Collected data:
......
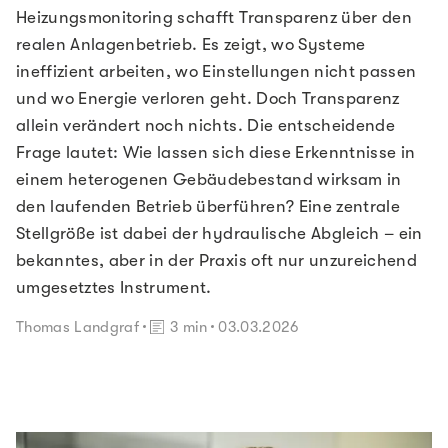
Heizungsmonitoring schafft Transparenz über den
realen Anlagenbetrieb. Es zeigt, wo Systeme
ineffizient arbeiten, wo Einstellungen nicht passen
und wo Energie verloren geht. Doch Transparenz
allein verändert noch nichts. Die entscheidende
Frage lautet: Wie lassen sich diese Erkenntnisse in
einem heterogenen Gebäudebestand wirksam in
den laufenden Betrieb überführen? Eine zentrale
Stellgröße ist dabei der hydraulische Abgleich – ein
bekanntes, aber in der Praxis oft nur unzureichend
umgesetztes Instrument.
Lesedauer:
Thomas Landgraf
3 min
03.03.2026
......
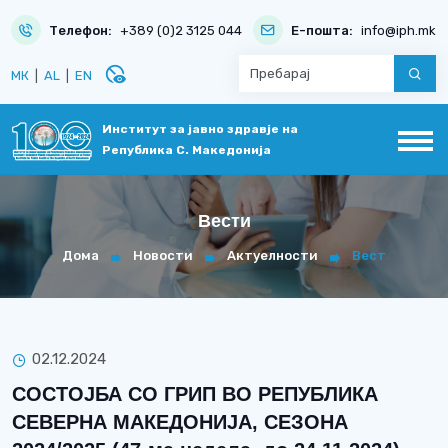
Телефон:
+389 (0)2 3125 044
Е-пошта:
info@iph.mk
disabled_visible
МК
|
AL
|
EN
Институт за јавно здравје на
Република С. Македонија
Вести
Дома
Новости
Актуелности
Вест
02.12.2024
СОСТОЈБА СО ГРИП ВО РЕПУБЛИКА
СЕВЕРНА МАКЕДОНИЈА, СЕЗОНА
......
| What you will do |
Copy from the entries above each line in which the string "Transparenz" can be found.

| Solution |
Heizungsmonitoring schafft Transparenz über den
und wo Energie verloren geht. Doch Transparenz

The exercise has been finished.